His plan was to build a door at the entrance to the cave. He set the aluminum door against the wall. He'd hinge it another time.
He was a builder. He liked using his hands. He liked doing things in incremental stages that accumulated to something meaningful. Like arrows, like a door, like a votive figure of a god.
On the other hand, she liked doing things that required attention. She was restless and needed to move and needed to stay focused on things that were immediately necessary. She was a great shot.
It was a good partnership. He liked making arrows. She liked shooting them.
She gave him a bowl of piping hot water and let him drink it and warm himself. Then she reheated the stew from lunch. She took a small bowl of it back into the shrine room and left it for Sin Assyris and then she returned to the bed room.
Together they sat by the fire and ate a dinner of yak meat and vegetables.
A long time later, after the sun set and the fire died down, Shan spoke, breaking the silence. "Do you love me?"
The suddenness of the question caught him off guard. He nodded, said, "Of course."
"When did you notice it?"
He thought a moment, but this was something he had thought about before, his answer was succinct. "When I woke after the crash. I had just recovered from a fever. I think it was our third day here."
She blinked. "That's just lust. That's not love."
"Yes, it is."
"How?" What she meant was, what does love mean if it happens so quickly?
"I was in your metal shelter you had built." He said that as if it explained everything. When she frowned, he struggled to explain what was in his heart, "You built that home, and you shared it with me. You let me inside your personal space. Being close to someone is to love them."

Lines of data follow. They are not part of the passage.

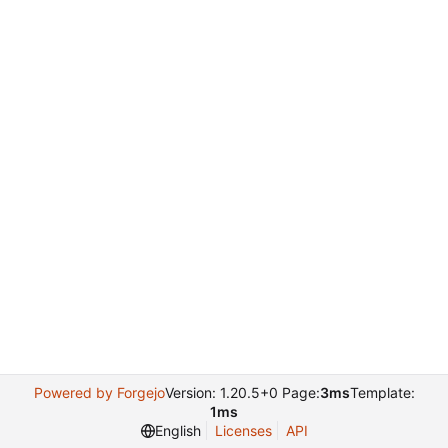
Powered by Forgejo
Version: 1.20.5+0 Page:
3ms
Template:
1ms
English
Licenses
API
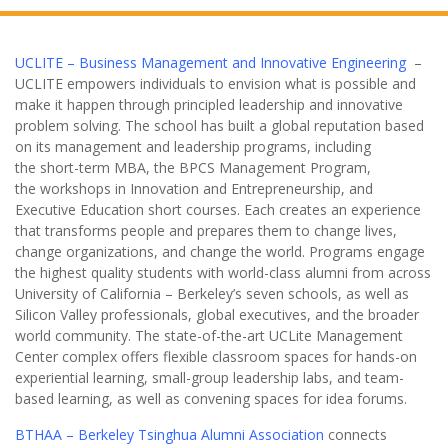
UCLITE – Business Management and Innovative Engineering
–
UCLITE empowers individuals to envision what is possible and
make it happen through principled leadership and innovative
problem solving. The school has built a global reputation based
on its management and leadership programs, including
the short-term MBA, the BPCS Management Program,
the workshops in Innovation and Entrepreneurship, and
Executive Education short courses. Each creates an experience
that transforms people and prepares them to change lives,
change organizations, and change the world. Programs engage
the highest quality students with world-class alumni from across
University of California – Berkeley’s seven schools, as well as
Silicon Valley professionals, global executives, and the broader
world community. The state-of-the-art UCLite Management
Center complex offers flexible classroom spaces for hands-on
experiential learning, small-group leadership labs, and team-
based learning, as well as convening spaces for idea forums.
BTHAA – Berkeley Tsinghua Alumni Association
connects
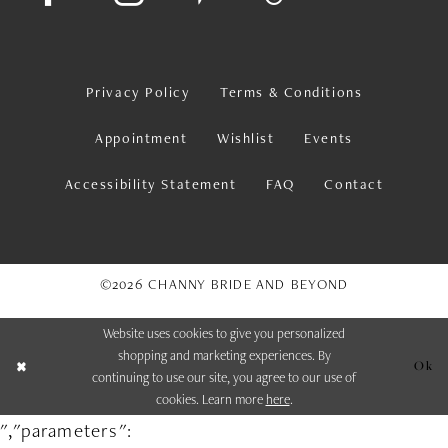
Privacy Policy
Terms & Conditions
Appointment
Wishlist
Events
Accessibility Statement
FAQ
Contact
©2026 CHANNY BRIDE AND BEYOND
Website uses cookies to give you personalized
shopping and marketing experiences. By
Ok
continuing to use our site, you agree to our use of
cookies. Learn more
here
.
","parameters":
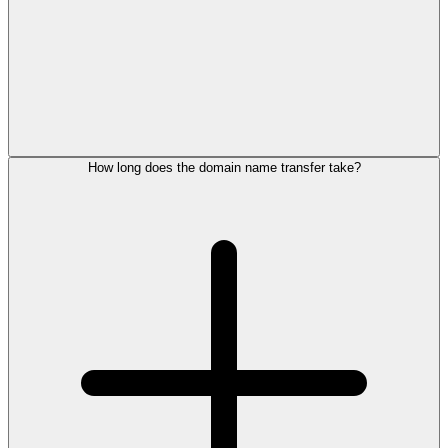
How long does the domain name transfer take?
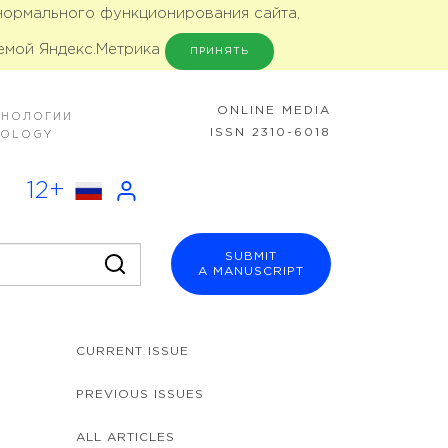
 нормального функционирования сайта,
емой Яндекс.Метрика
ПРИНЯТЬ
ONLINE MEDIA
ХНОЛОГИИ
ISSN 2310-6018
NOLOGY
12+
SUBMIT
A MANUSCRIPT
CURRENT ISSUE
PREVIOUS ISSUES
ALL ARTICLES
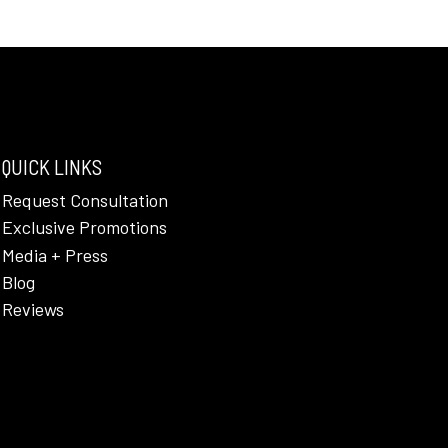
QUICK LINKS
Request Consultation
Exclusive Promotions
Media + Press
Blog
Reviews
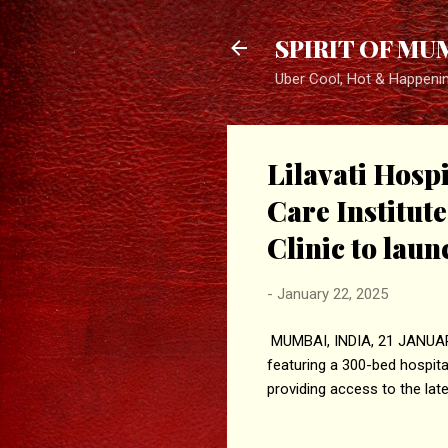
SPIRIT OF MU
Uber Cool, Hot & Happeni
Lilavati Hosp
Care Institut
Clinic to lau
-
January 22, 2025
MUMBAI, INDIA, 21 JANUARY,
featuring a 300-bed hospital
providing access to the lat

She understood. The dirz were a territorial species. Jadhar had already commented on the violation of his man cave back home and the pain that caused. It was a natural thing for him. Unknown to her, when she had brought him in and shared her shelter, she had bridged the gap between them as readily as anything else she could have done.
Then Jadhar turned the question back on her. "Why do you love me?"
"Who says I do?"
He smiled a small smile and was patient for her answer.
"I don't know." She half shrugged. But of course that wasn't true. She knew the reason. She just hated talking about her feelings even more than Jadhar. "Dayna, Brandon, Kwesi, Li Cong. All my relationships, they all got bad when I tried pushing them away, when I needed my space and they resented it. But with you its different. When I go off alone, you don't take it personally, you don't take it as a threat or anything. You just let me go." She smiled. "And I always come back."
"Because you have to."
She wasn't expecting him to say that. Jadhar rarely said anything so biting. She moved over and sat beside him. She leaned against him. "At first, yeah, I guess that's true. But not now. Now I come back because I want to." She took his hand and put it on her leg.
They looked at each other. Her eyes bright and clear. His dark and gold and brooding. She had found them so alien at first, now they were the most natural things to look at.
He used his other hand to move a lock of red hair from her face. He leaned over and kissed her. It was soft and gentle. The kind of kiss meant to make her feel like the most precious thing in his life.